Of course, in several of these cases, I'm also setting up a bit of an artificial divide: there's nothing wrong with having a system that has features of structural and nominal typing! OCaml does, and this can be very powerful: we can have some parts of the program that work over types whose structure is inferred, and others that work over types whose structures is declared up-front, and both of these can happen in concert. Alternately, we can build gradually typed systems that allow full dynamic types and gradually use more static knowledge to move towards a system like this, for a full spectrum between flexibility and safety.

But even with the drawbacks as described, I contend that systems that use structural types as a modeling tool are a powerful middle step between dynamic and static languages, and they can definitely enable new powerful tools that allow the flexible experimentation of dynamically-typed languages while retaining many of the safety properties provided by statically-typed languages.


  1. I added a tiny bit of extra whitespace to the actual output, for clarity's sake.
  2. The most notable other approach to structural typing is structural subtyping, which I'm not going to go over here, but which also exists in OCaml: the Real World OCaml book has a section on Subtyping Versus Row Polymorphism which explains it in a bit more detail. There are some situations where you might prefer row types, and some where you might prefer a proper subtyping system: it very much depends!

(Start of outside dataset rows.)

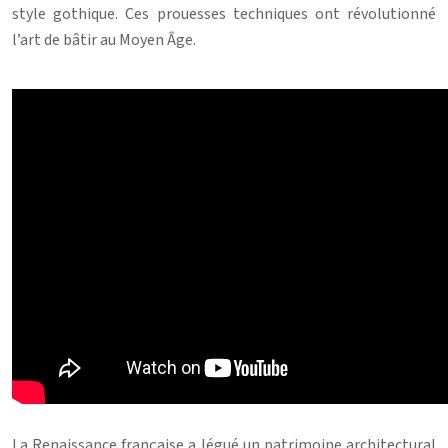
style gothique. Ces prouesses techniques ont révolutionné
l’art de bâtir au Moyen Âge.
La Renaissance française a légué un patrimoine architectural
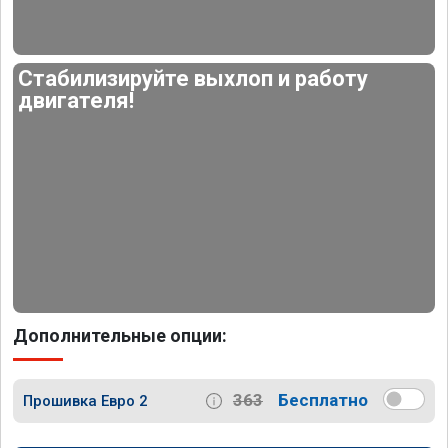
Стабилизируйте выхлоп и работу
двигателя!
Дополнительные опции:
363
Бесплатно
Прошивка Евро 2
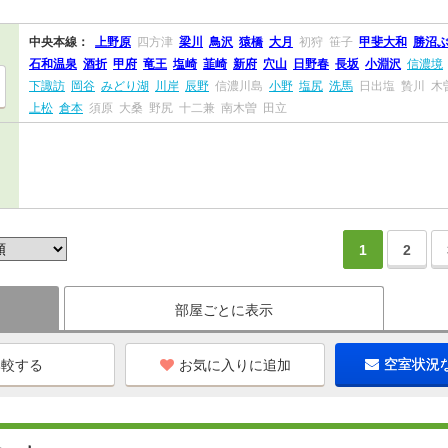
中央本線：
上野原
四方津
梁川
鳥沢
猿橋
大月
初狩
笹子
甲斐大和
勝沼
石和温泉
酒折
甲府
竜王
塩崎
韮崎
新府
穴山
日野春
長坂
小淵沢
信濃境
下諏訪
岡谷
みどり湖
川岸
辰野
信濃川島
小野
塩尻
洗馬
日出塩
贄川
木
上松
倉本
須原
大桑
野尻
十二兼
南木曽
田立
1
2
部屋ごとに表示
お気に入りに追加
空室状況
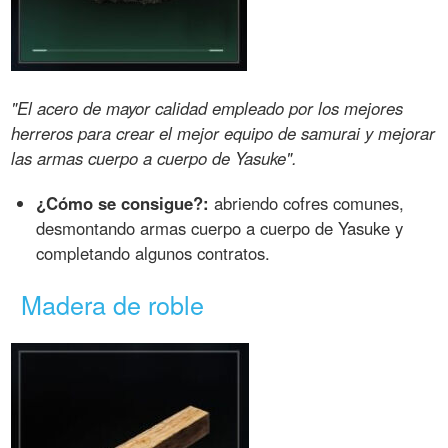
"El acero de mayor calidad empleado por los mejores
herreros para crear el mejor equipo de samurai y mejorar
las armas cuerpo a cuerpo de Yasuke".
¿Cómo se consigue?:
abriendo cofres comunes,
desmontando armas cuerpo a cuerpo de Yasuke y
completando algunos contratos.
Madera de roble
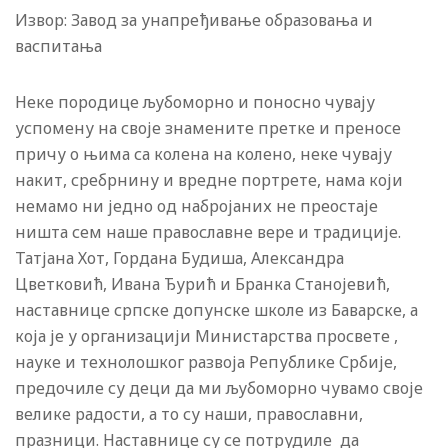
Извор: Завод за унапређивање образовања и
васпитања
Неке породице љубоморно и поносно чувају
успомену на своје знамените претке и преносе
причу о њима са колена на колено, неке чувају
накит, сребрнину и вредне портрете, нама који
немамо ни једно од набројаних не преостаје
ништа сем наше православне вере и традиције.
Татјана Хот, Гордана Будиша, Александра
Цветковић, Ивана Ђурић и Бранка Станојевић,
наставнице српске допунске школе из Баварске, а
која је у организацији Министарства просвете ,
науке и технолошког развоја Републике Србије,
предочиле су деци да ми љубоморно чувамо своје
велике радости, а то су наши, православни,
празници. Наставнице су се потрудиле да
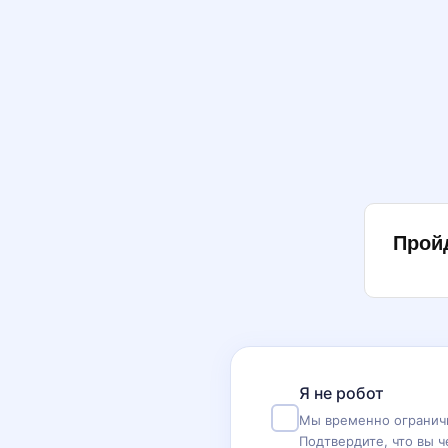
Прой
Я не робот
Мы временно ограничи
Подтвердите, что вы ч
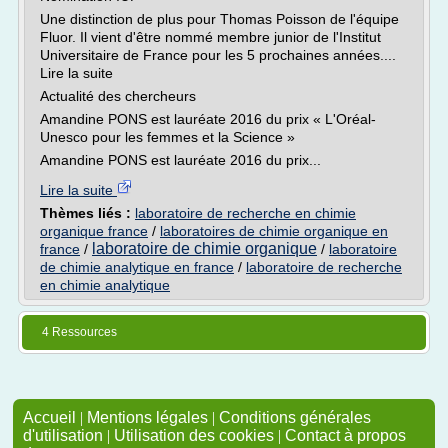
Une distinction de plus pour Thomas Poisson de l'équipe
Fluor. Il vient d'être nommé membre junior de l'Institut
Universitaire de France pour les 5 prochaines années....
Lire la suite
Actualité des chercheurs
Amandine PONS est lauréate 2016 du prix « L'Oréal-
Unesco pour les femmes et la Science »
Amandine PONS est lauréate 2016 du prix...
Lire la suite
Thèmes liés :
laboratoire de recherche en chimie
organique france
/
laboratoires de chimie organique en
laboratoire de chimie organique
france
/
/
laboratoire
de chimie analytique en france
/
laboratoire de recherche
en chimie analytique
4 Ressources
Accueil
|
Mentions légales
|
Conditions générales
d'utilisation
|
Utilisation des cookies
|
Contact à propos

  3. In particular, in a system with subtyping, I might have one type that's a subtype of another: say, a cat which is a subtype of animal. I can write a function which accepts an animal as argument, and pass it a cat, but once I've done that, I've casted that reference to a cat to a broader type, which means the type has lost some information! If that function returns the value it was given, it can't return the cat, it has to return the value it was given, and the type has no way of tying the full structure of the input type to the output type. That's where row typing is a valuable tool!